[Excerpted records Boundary: Start]

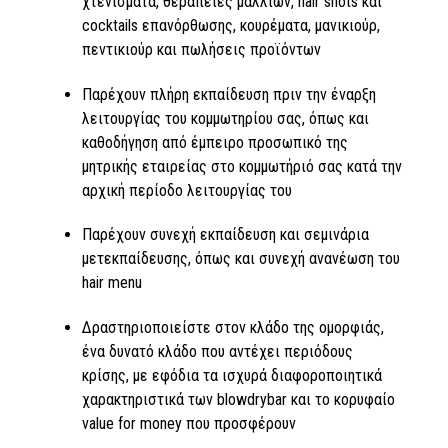
χτενίσματα, θεραπείες μαλλιών, hair shots και
cocktails επανόρθωσης, κουρέματα, μανικιούρ,
πεντικιούρ και πωλήσεις προϊόντων
Παρέχουν πλήρη εκπαίδευση πριν την έναρξη
λειτουργίας του κομμωτηρίου σας, όπως και
καθοδήγηση από έμπειρο προσωπικό της
μητρικής εταιρείας στο κομμωτήριό σας κατά την
αρχική περίοδο λειτουργίας του
Παρέχουν συνεχή εκπαίδευση και σεμινάρια
μετεκπαίδευσης, όπως και συνεχή ανανέωση του
hair menu
Δραστηριοποιείστε στον κλάδο της ομορφιάς,
ένα δυνατό κλάδο που αντέχει περιόδους
κρίσης, με εφόδια τα ισχυρά διαφοροποιητικά
χαρακτηριστικά των blowdrybar και το κορυφαίο
value for money που προσφέρουν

[Excerpted records Boundary: End]

The answer must be a single number: how many lines of the records contain the string "Παρέχουν".

_Output of the task_. 2